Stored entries

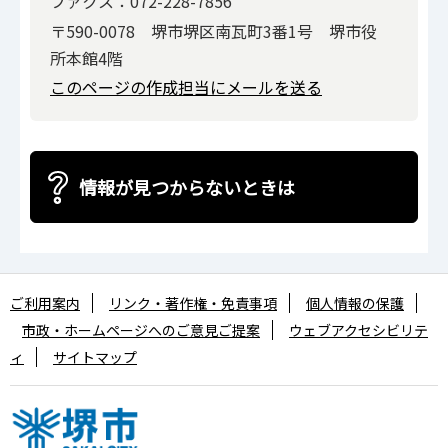
ファクス：072-228-7856
〒590-0078 堺市堺区南瓦町3番1号 堺市役
所本館4階
このページの作成担当にメールを送る
情報が見つからないときは
ご利用案内
リンク・著作権・免責事項
個人情報の保護
市政・ホームページへのご意見ご提案
ウェブアクセシビリテ
ィ
サイトマップ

TASK TO COMPLETE —
Only the lines from the one containing "このページの作成担当にメールを送る" through the end of the records above belong in the output, each exactly as it stands, both ends included.

WRITTEN SOLUTION —
このページの作成担当にメールを送る
情報が見つからないときは
ご利用案内
リンク・著作権・免責事項
個人情報の保護
市政・ホームページへのご意見ご提案
ウェブアクセシビリテ
ィ
サイトマップ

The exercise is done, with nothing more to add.